Jakarta, hariandialog.co.id.- PT Bank Tabungan Negara (Persero) Tbk.
(BBTN) turut memandang momentum Pemilu 2024 mampu menjadi katalis
positif bagi perseroan dalam memacu ekspansi bisnisnya.
Direktur Keuangan BTN Nofry Rony Poetra menyampaikan
optimisme tersebut seiring dengan rekam jejak history yang umumnya
menunjukkan bahwa ekonomi pada sektor rill akan tumbuh kencang
menjelang pesta demokrasi. “Saya rasa, kebijakan pemerintah nanti
siapapun presidennya, yang sudah-sudah isu subsidi untuk perumahan
selalu menjadi topik utama, di samping subsidi untuk kesehatan dan
pendidikan.
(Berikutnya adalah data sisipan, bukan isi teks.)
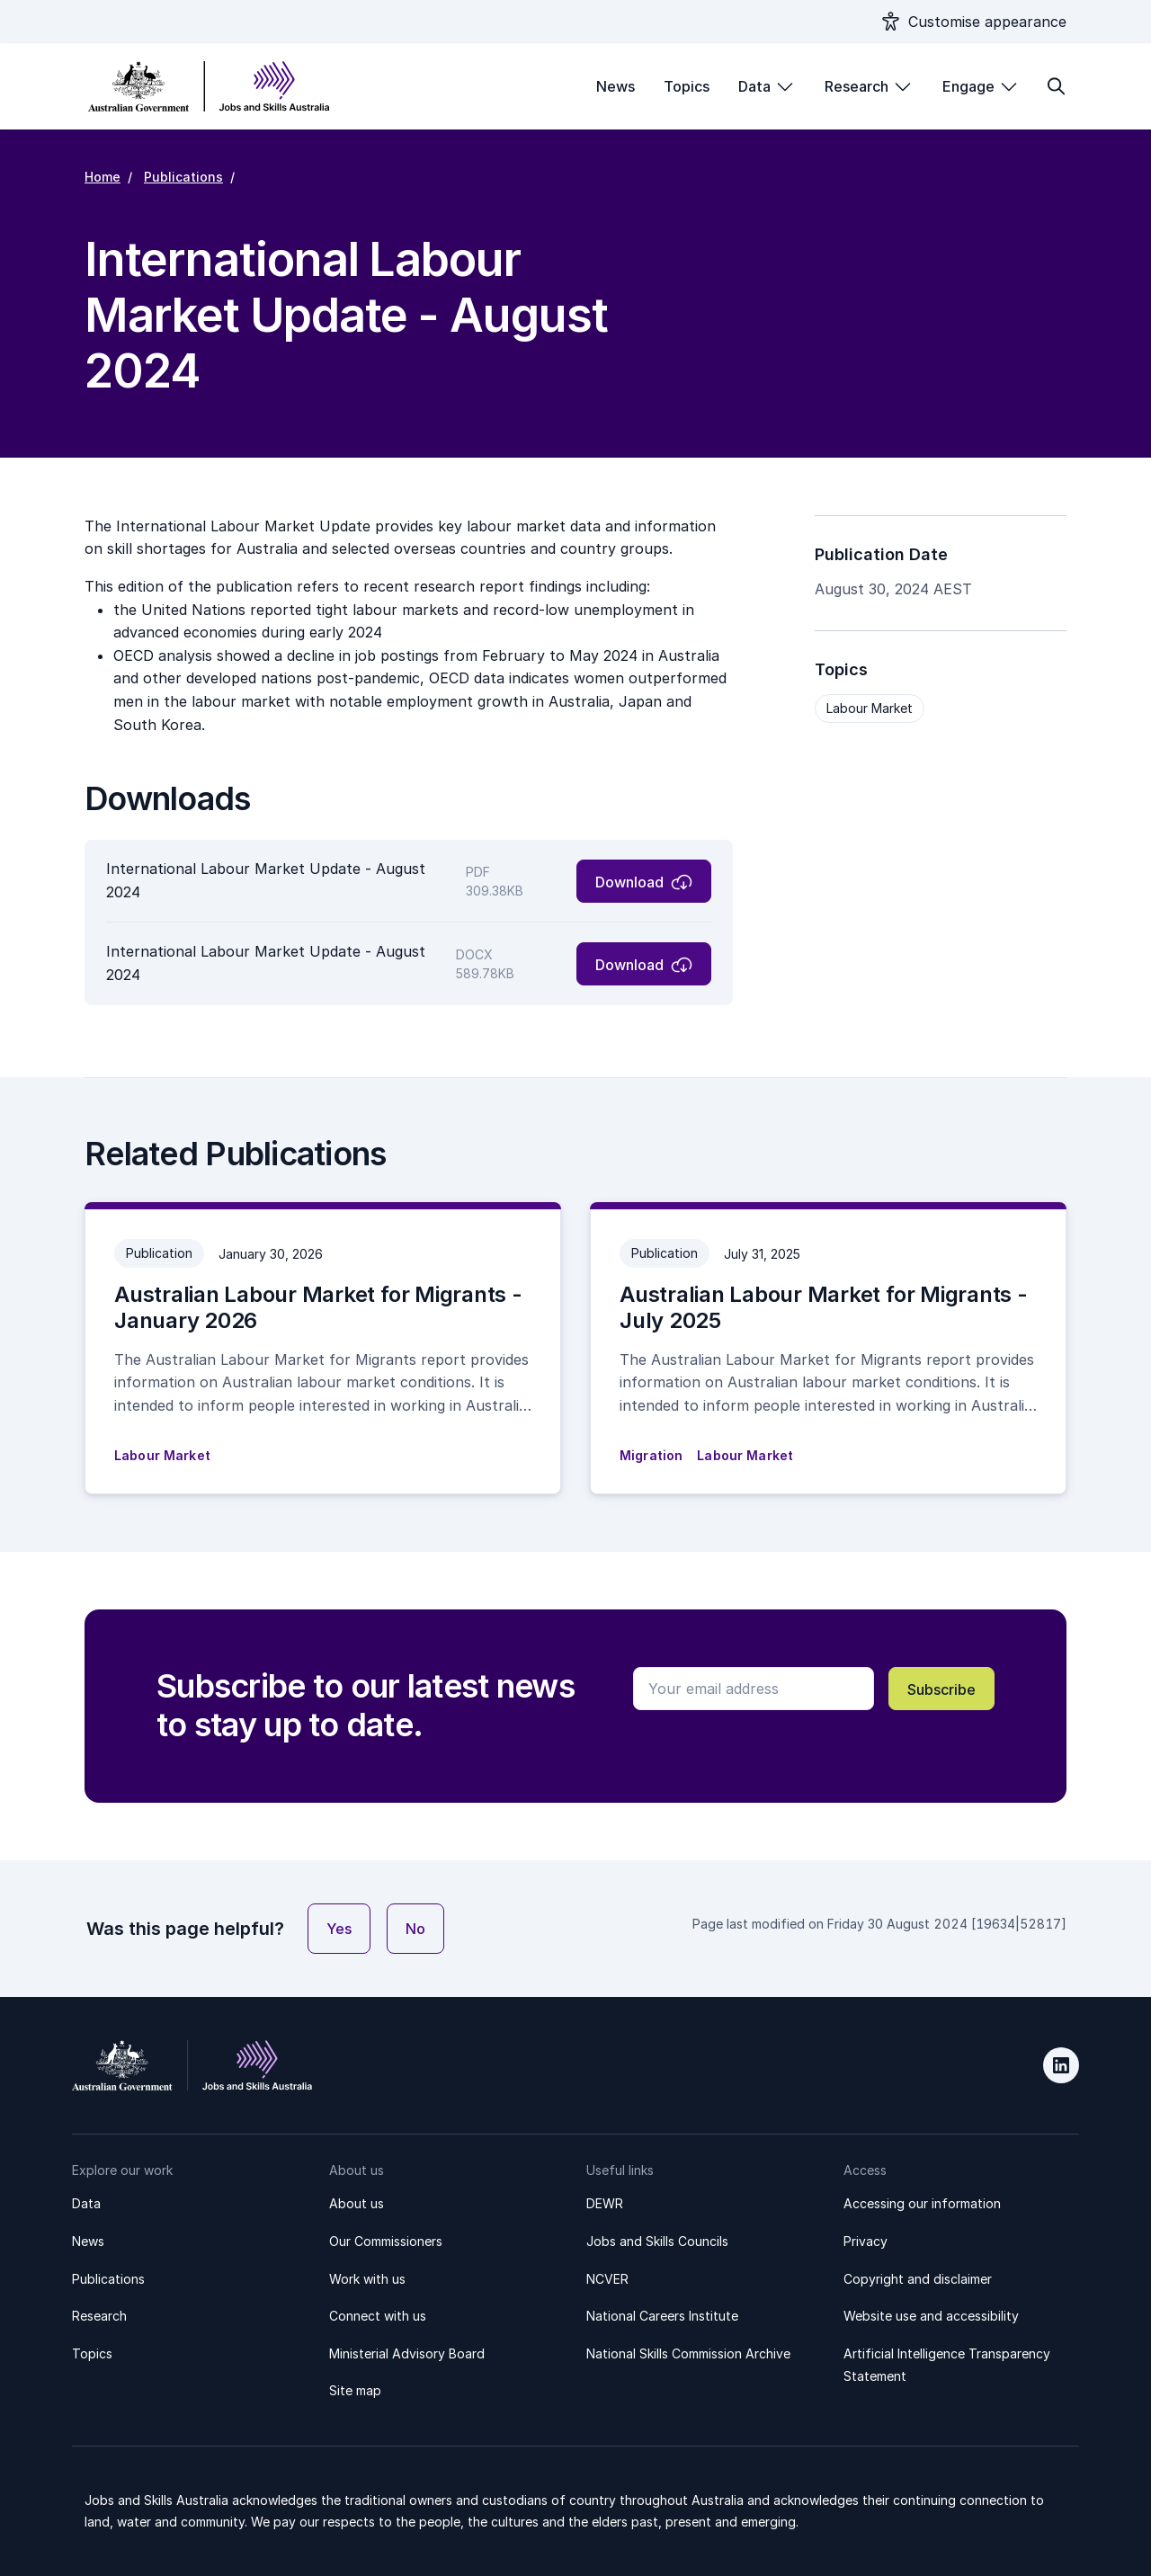  What do you see at coordinates (968, 86) in the screenshot?
I see `Engage` at bounding box center [968, 86].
Topik subsidi perumahan ada di urutan 3 atau 4 besar,”
jelasnya.
Sejalan dengan hal tersebut, pada tahun depan BBTN
memproyeksi pertumbuhan kredit pada tahun 2024 dibidik pada kisaran 12
hingga 15 persen. Angka tersebut jauh lebih tinggi dari guidance
pertumbuhan kredit tahun ini sebesar 10 sampai 12 persen.
Sementara Ketua Dewan Komisioner OJK Mahendra Siregar
menyebutkan, memasuki momentum pesta demokrasi Pemilihan Umum
(Pemilu) 2024, sektor industri jasa keuangan khususnya perbankan
diprediksi akan turut kelimpahan cuan.
Sebelumnya, Otoritas Jasa Keuangan (OJK) menyebut bahwa
Pemilu akan memberikan tambahan peluang bagi pergerakan aktivitas
perekonomian hingga mampu mendorong penyaluran kredit bank akan makin
moncer. “Dari data historis menunjukkan konsumsi meningkat pada
periode sebelum dan setelah pemilu, beberapa sektor ekonomi naik pada
periode-periode sekitar pemilu itu,” kata Ketua Dewan Komisioner OJK
Mahendra Siregar dalam rapat dewan komisioner bulanan (RDKB) OJK
beberapa waktu lalu tulis bisnis.
Di pihak lain, Investor Relations Bank Mandiri Dhiyas
Satyatama juga memprediksi adanya potensi konsumsi masyarakat akan
meningkat.
Head of Investor Relations Bank Mandiri Laurensius Teiseran
menambahkan Bank Mandiri telah merumuskan sejumlah strategi jangka
panjang yang akan digunakan untuk melakukan pengembangan bisnisnya,
termasuk selama periode Pemilu. Dia melanjutkan, nantinya BMRI juga
akan menyasar pasar mulai dari korporasi hingga value chain. Sehingga
saat sektor UMKM terdongkrak pemilu, Bank Mandiri dapat turut ambil
bagian. “Kami juga membiayai UMKM tidak asal, tetapi masuk ke
ekosistem korporasi yang ada di dalamnya,” ujar Laurensius. (diah)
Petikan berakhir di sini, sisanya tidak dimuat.